Todos se dieron cuenta de que el cangrejo nadador salteado con pasteles de arroz era genuinamente delicioso, pero muchos todavía se hacían los interesantes.
[¿Delicioso?
¡No me lo creeré a menos que me envíes un poco para probarlo!]
[¡No estoy celoso en absoluto!
¡Ni un poquito!]
[Bah, solo son cangrejos y pasteles de arroz.
¡Menuda cosa, como si no pudiéramos conseguirlo en cualquier sitio!]
[¡Decidido!
¡Esta noche ceno fideos instantáneos con sabor a hueva de cangrejo!]
El ambiente en el chat de la transmisión en vivo era electrizante.
Para entonces, Jiang Feng ya había empezado a saltear la segunda tanda de cangrejos.
Había abundancia de cangrejos, pasteles de arroz y condimentos para el día.
Como el evento ya estaba causando tanto revuelo, ¡decidió echar toda la carne en el asador!
El aroma del cangrejo salteado se extendió desde el puesto, llegando a lo largo y ancho.
Al oler esto, la expectación de los clientes en la cola se hizo aún más fuerte.
El chat de la transmisión en vivo de Cultura y Turismo de Wenzhou también estaba lleno de espectadores.
[Jefe Jiang, ¿cuándo vienes a montar un puesto en nuestra ciudad?]
[¡Ven a Guangzhou!
Guangzhou tiene una rica cultura culinaria.
¡Ven a aceptar el desafío aquí!]
[¡Ven a Yunnan!
¡Quiero comer setas cocinadas por el Jefe Jiang!]

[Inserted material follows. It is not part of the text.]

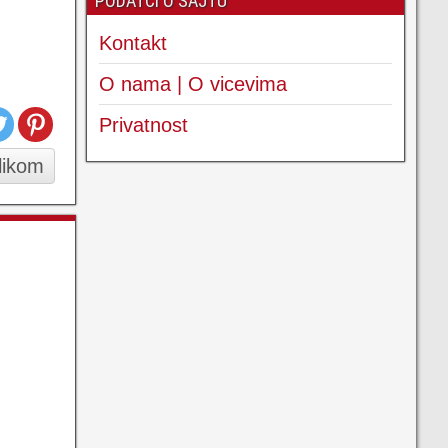
PODATCI O SAJTU
Kontakt
O nama | O vicevima
Privatnost
slikom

[¿Quieres comerte las setas cocinadas por el Jefe Jiang o quieres comerte las «setas» del Jefe Jiang?]
[¡Ven al Noreste!
¡El Noreste tiene un montón de comida buenísima!]
[Desde que entraron en vigor las leyes de protección de la fauna, la cocina del Noreste no ha vuelto a ser la misma.
¡Todo lo que queda es estofado en olla de hierro!]
[¡Ven a la Pradera!
¡Invitaré al Jefe Jiang a un cordero asado entero!]
Los mensajes inundaban el chat de la transmisión en vivo por parte de internautas de todo el país.
Estaba claro que era muy popular.
Al ver esto, los representantes de varias oficinas de turismo regionales asintieron interiormente con aprobación.
Bien hecho.
Sigamos así e intentemos traer pronto al Jefe Jiang a nuestra ciudad.
También promocionaría nuestra gastronomía y paisajes locales.
Cultura y Turismo de Wenzhou había sentado un gran precedente.
Era probable que en el futuro se repitieran escenas similares.
Jiang Feng no prestó atención a nada de esto y se centró únicamente en saltear el cangrejo.
Su cuchillo se movía con rapidez, su espátula era firme y los platos que cocinaba olían de maravilla.
Oleada tras oleada de clientes recibía su ración de cangrejo nadador salteado con pasteles de arroz, se sentaba en las mesas cercanas y lo saboreaba con esmero.
En efecto, tal y como todo el mundo había dicho, ¡estaba realmente delicioso!
El sabor fresco y sabroso era absolutamente embriagador.
Después de terminar, sentían que no era ni de lejos suficiente y ansiaban más.
Era una dulce agonía.
¡Está tan delicioso, pero la ración es demasiado pequeña!
¿Solo un cangrejo?
¡Yo podría comerme diez de estos!
¡Si al menos pudiéramos pagar más por otra ración!
¡Quiero otro!
Los clientes que habían comido el cangrejo nadador salteado con pasteles de arroz no podían evitar exclamar estos sentimientos una y otra vez.
La calle Wuma bullía de emoción.
Muchos dueños de tiendas locales salieron a ver el alboroto.
Una escena así era algo realmente raro de ver y bastante interesante de presenciar.